Na esfera da irradiação dessa abadia instalou-se em 1977 centro de estudos do Instituto de Estudos Hinológicos e Musicológicos vinculado à Consociatio Internationalis Musicae Sacrae e ao Istituto Pontificio di Musica Sacra de Roma. Conduzidos em estreitas relações com o projeto musicológico elaborado no Brasil, os estudos foram desenvolvidos no departamento de Etnomusicologia. Os estudos do Sub tuum praesidium no âmbito da Etnomusicologia foram marcados por uma particular atenção a cultos sincretísticos, com a participação observante em concentrações umbandísticas em São Paulo e em práticas religiosas na Bahia


Os estudos das antífonas marianas foram de fundamental sitnificado no planejamento e realização do Simpósio Internacional Música Sacra e Cultura Brasileira realizado em São Paulo, em 1981, no âmbito do qual fundou-se a Sociedade Brasileira de Musicologia. Esses históricos documentos das antífonas foram a seguir considerados em conferência internacional realizada no Museu da Música de Mariana e que deviam ser incluídos na edição de uma Monumenta então projetada. 

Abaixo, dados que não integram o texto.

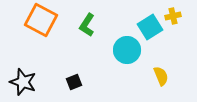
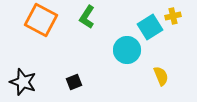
green L-shape: moved 8 px up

Após a fundação do Instituto de Estudos da Cultura Musical no Mundo de Língua Portuguesa (ISMPS), em 1985, o estudo do marianismo sob o aspecto dos estudos culturais em contextos globais amplicou-se a outras regiões marcadas pela presença portuguesa, na África e no Oriente. 


As antífonas marianas foram consideradas no II Simpósio Internacional Música Sacra e Cultura Brasileira, dedicado ao tema Tradições Crisãs e Sincretismo no Brasil, realizado na região do Reno em 1989. Foram tratadas em encontros, conferências, aulas e seminários nos anos que se seguiram, salientando-se aqueles realizados nas universidades de Colonia e Bonn a partir de 1997.




ao programa Brasil na música sacra / música sacra no Brasil












Os textos considerados neste programa são relatos suscintos   de estudos que vem sendo desenvolvidos em âmbito internacional nos últimos 50 anos a partir de fontes levantadas em pesquisas no Brasil desde 1965. Consideram somente alguns de seus aspectos, tratados de forma sumária. Procurm apenas oferecer uma visão geral de questões tratadas em estudos, encontros e colóquios que antecederam defesa de tese apresentada na Universidade de Colonia em 1979 e desenvolvimentos que a ela se seguiram. Neles mencionam-se obras que não puderam ser publicadas devido a restrições quanto a número de páginas impostas para a sua edição alemã. As fontes musicais encontram-se no Brasil, tendo sido tratadas no Exterior a partir de fotocópias. Essas fontes estão sendo estudadas e deverão ser publicadas por pesquisadores vinculados ao centro de estudos que representa o ISMPS e a ABE no Brasil (IBEM). Após a sua publicação, o acervo estará à disposição de outros pesquisadores. No presente, informações sobre o acervo e cópias de materiais não podem ser fornecidas.